さらに、北村武資氏は、織物の基本四原組織として平織・綾織・繻子織・綟織があるが、それらは全て、経糸と緯糸の〝関係〟を示すものであり、織物の基本は全て同じだと考え、「織物の組織そのものが表現」であるとして織の構造美を極め、羅も経錦も一技法として相対化することで、他にも多様な織を創作されてこられ、あらゆる織物を繊維の構造体として捉え、織の表現の根源に立ち向かうことで織物の創造性を示してこられました。

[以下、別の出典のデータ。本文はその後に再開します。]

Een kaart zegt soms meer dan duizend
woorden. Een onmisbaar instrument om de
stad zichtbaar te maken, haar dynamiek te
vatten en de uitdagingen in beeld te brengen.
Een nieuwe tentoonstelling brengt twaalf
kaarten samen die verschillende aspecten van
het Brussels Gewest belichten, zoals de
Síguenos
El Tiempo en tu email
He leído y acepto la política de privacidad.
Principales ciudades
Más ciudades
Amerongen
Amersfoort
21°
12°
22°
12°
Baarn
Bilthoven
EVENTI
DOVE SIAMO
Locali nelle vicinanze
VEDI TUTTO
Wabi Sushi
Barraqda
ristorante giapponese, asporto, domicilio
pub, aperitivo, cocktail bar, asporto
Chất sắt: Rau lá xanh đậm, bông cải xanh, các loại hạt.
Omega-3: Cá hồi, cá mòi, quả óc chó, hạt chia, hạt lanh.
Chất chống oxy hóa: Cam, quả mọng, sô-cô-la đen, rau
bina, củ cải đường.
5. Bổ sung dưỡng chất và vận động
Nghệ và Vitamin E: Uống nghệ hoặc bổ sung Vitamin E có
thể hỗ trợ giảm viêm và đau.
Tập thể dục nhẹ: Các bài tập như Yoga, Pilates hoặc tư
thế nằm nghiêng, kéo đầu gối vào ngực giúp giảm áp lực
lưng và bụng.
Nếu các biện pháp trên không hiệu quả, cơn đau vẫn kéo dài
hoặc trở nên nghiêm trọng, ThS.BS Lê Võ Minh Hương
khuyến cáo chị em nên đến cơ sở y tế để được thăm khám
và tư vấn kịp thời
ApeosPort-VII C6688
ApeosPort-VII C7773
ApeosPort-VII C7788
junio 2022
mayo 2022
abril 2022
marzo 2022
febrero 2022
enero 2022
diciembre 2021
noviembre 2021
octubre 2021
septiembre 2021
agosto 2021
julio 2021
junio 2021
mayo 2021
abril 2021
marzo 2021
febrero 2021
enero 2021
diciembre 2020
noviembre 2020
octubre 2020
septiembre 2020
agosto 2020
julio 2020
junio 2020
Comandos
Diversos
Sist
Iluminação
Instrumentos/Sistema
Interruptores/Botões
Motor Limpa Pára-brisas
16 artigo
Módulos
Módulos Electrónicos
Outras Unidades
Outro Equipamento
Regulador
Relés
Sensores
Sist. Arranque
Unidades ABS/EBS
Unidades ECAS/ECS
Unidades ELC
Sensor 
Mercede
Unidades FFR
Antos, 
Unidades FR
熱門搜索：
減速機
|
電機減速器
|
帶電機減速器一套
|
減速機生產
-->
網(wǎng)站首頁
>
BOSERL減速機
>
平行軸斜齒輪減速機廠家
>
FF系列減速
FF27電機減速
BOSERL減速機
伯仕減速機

また、北村武資氏は化学染料、明度、彩度の高い色を積極的に採用し、単独では一見派手な色糸を、織物という組織に入れ込み、帛(ぬの)を構成する物質として発色することで、洗練された色調へと変容します。また、文様構成に併置される色同士の関係や面積のバランスが、どの色も最適な役割を演ずるようになり、 明度も彩度も高い色彩が典雅で華やかな品格を形成し、厳選された鮮やかな配色は、文様を、より明快に、格調高く見せています。

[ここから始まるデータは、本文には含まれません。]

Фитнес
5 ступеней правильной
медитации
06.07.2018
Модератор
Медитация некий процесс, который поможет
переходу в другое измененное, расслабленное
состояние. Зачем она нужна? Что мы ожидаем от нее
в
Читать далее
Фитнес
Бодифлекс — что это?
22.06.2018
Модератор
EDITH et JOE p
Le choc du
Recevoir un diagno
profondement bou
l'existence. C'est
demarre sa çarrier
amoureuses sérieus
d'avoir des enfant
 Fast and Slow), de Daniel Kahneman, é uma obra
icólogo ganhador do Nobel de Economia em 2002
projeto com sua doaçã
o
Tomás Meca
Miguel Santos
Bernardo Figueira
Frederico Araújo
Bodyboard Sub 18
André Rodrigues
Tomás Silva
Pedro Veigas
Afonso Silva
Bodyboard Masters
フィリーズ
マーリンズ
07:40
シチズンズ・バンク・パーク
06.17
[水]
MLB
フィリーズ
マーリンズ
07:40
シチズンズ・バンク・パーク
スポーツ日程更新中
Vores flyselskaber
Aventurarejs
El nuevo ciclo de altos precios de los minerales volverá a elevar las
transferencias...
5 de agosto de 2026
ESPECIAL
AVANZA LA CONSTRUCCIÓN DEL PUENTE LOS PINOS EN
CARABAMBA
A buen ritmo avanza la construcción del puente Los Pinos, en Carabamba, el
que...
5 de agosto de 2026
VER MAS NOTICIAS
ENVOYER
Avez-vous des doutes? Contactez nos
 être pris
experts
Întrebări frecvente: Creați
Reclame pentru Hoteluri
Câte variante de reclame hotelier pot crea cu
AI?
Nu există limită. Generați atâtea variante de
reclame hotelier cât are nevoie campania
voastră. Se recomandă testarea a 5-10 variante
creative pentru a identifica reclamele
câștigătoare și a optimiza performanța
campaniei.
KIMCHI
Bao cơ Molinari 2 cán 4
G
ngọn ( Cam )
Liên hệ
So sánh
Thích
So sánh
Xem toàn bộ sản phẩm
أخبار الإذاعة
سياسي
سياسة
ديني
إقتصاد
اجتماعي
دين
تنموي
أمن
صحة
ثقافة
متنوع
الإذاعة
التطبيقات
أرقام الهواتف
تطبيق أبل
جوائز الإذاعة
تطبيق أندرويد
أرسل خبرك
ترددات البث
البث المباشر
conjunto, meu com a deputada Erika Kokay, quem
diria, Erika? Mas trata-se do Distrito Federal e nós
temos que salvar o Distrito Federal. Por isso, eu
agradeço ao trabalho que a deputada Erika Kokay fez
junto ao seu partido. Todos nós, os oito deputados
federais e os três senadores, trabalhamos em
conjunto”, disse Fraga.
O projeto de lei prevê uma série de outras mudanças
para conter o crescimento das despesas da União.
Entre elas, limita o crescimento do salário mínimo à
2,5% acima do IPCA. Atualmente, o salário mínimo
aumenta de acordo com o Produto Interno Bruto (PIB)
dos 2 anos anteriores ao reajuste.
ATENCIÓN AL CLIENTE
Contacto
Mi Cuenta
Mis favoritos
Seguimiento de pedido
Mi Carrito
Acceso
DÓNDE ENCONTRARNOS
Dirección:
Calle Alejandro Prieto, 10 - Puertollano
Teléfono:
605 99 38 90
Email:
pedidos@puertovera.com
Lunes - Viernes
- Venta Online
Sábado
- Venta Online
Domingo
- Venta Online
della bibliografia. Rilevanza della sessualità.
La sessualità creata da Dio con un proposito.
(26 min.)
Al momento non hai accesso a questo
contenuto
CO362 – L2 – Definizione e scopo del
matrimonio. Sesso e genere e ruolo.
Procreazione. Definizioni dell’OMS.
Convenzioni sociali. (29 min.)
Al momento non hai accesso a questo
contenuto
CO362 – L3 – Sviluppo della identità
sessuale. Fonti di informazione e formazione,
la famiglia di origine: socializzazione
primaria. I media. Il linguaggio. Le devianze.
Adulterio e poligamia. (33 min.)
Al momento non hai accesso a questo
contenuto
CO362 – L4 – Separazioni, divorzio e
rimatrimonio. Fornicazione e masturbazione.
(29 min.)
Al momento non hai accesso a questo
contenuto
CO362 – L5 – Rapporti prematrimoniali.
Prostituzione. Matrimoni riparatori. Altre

1935年、京都市下京区五条に生まれ、表具師であった父親を早くに亡くした北村武資氏は、遠戚が西陣で機仕事をしていた関係で、1951年、15歳で織物の見習い工として西陣で働き始めました。日本を代表する織物の産地、西陣で、機織り職人たちのために糸を巻き、機をセッティングすることから仕事を始め、1959年には大阪髙島屋で開催された初代龍村平蔵展を見て感銘を受け、業界をリードする織物メーカーの一つ「龍村美術織物株式会社」へ入社しました。熟練の技術を持つだけでなく織物に対する作家的な目線を持つ、龍村の職人たちと会話する中で、織に対する主体的な姿勢を身につけていき、織りの技術をゼロから一つ一つ体得していく中で、織物産業の最有力地域西陣で、〝織物とは何か〟を掴んでいきました。その後、北村武資氏は、1960年、北区紫野に小さな機場を借りて独立し、装束や法衣の仕事をしながら、自分の色や模様で仕事をしたいと考えるようになり、1963年には、後の重要無形文化財保持者となられた京都の友禅作家・森口華弘し氏が主宰する染織研究会に、参加するようになり、〝創作〟という概念を自身の内に築き、1965年、伝統工芸第二回日本染織展に初出品し、《菱重市松文様帯》で日本工芸会会長賞を受賞し、同年の第十二回日本伝統工芸展にも《名古屋帯 厳流》で入選されました。さらに、確かな織の規則性や秩序を保ちながらも、しばしば有機的と言っても良い模様のうねりを持つ織文様や豊かな奥行きを伴った作品、《帯 漣》は、1968年の第十五回日本伝統工芸展でNHK会長賞を受賞しました。1972年に、中国・長沙漢墓写真展で羅を見つけ、織り上げた《織帯羅》で、第二十回日本伝統工芸展に入選し、1983年、第30回日本伝統工芸展には経錦の作品《亀甲花文経錦着物地》を発表されました。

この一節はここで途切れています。